Long term, I think it’s becoming clear that leases and power purchase agreements won’t be the dominant financing option for homeowners. SolarCity may already be playing from behind with these market changes.

Where are the national construction companies?
Over the last few years, I’ve done a lot of debating both on this site and with industry executives about whether vertical integration, from sales to financing to installation, is a good strategy. It’s what SolarCity is doing, and it’s been wildly successful so far, even moving into solar panel and racking manufacturing recently. But is vertical integration a good idea long term?

The downside of “owning the trucks” is that you have a set level of expenses from installation crews and sales staff. This makes a company susceptible to changes in individual markets, like we saw in Nevada earlier this year. Companies that contract out to installers are more nimble in adapting to the market — or that’s the theory.

As I’ve talked to industry executives and analysts over the last few years, the constant theme outside of SolarCity is that owning the trucks won’t work long term. It’s not what homebuilders do, it’s not what HVAC companies do, and it’s not what roofing companies do — no one in the homebuilding business owns a national network of installers, and there must be a reason. That reason is that it’s more cost-effective to use local installers to build systems than it is to have your own people all over the country.
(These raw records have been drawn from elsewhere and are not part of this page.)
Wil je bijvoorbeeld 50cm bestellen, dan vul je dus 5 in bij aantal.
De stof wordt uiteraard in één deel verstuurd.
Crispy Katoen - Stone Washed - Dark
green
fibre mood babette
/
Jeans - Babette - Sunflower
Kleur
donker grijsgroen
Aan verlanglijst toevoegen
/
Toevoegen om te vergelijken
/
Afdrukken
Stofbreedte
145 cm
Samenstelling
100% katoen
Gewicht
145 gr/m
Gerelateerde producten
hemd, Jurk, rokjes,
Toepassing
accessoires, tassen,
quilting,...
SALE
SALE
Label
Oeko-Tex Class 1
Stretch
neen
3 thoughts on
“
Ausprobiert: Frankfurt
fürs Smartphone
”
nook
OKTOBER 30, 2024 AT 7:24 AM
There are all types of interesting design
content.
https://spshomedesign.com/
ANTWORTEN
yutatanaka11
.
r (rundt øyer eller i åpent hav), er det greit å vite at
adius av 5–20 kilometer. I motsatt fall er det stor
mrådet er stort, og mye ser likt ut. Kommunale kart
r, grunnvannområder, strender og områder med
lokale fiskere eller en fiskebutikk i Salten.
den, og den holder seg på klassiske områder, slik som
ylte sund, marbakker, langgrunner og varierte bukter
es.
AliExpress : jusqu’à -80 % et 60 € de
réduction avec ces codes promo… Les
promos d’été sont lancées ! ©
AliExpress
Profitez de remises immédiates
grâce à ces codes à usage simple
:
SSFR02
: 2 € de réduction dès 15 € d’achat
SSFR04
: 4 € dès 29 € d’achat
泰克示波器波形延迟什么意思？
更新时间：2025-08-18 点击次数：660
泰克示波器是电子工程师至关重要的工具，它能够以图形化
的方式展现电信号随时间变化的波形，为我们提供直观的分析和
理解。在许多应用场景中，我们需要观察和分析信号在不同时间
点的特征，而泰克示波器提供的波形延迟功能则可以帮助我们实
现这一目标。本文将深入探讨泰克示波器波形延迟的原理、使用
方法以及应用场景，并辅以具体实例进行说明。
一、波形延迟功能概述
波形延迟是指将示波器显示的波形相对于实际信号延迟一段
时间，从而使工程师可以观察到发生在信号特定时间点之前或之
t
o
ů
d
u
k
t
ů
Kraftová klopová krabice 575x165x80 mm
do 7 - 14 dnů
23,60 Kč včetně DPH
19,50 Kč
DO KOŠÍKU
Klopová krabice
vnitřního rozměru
Given the slowing growth for SolarCity and the stagnant system costs, I think it’s becoming clear that something is amiss in the company’s strategy. Maybe it’s not as efficient as management says it is owning the sales and installation supply chain, especially when your pricing isn’t competitive with local companies who are bidding into competitive markets like EnergySage.

People want choice
SolarCity has grown by making solar a simple option for consumers and pushing sales with a large fleet of sales people. Until now, that’s worked well, but as customers become more educated on what it means to have solar on their roofs, how solar is financed, and how quality plays into their purchase, it becomes a more competitive market, pulling demand from suppliers. I think SolarCity is in a tough position because it’s bet on the fully integrated sales model.

Either the company is going to have to become more transparent and offer competitive pricing, or it’s going to get run over by a growing number of local solar installers with the backing of major solar panel manufacturers and inverter suppliers.

Maybe SolarCity’s growing sales costs, slowing growth, and continued losses are a sign that it’s already losing that competitive battle? That’s something for investors to think about.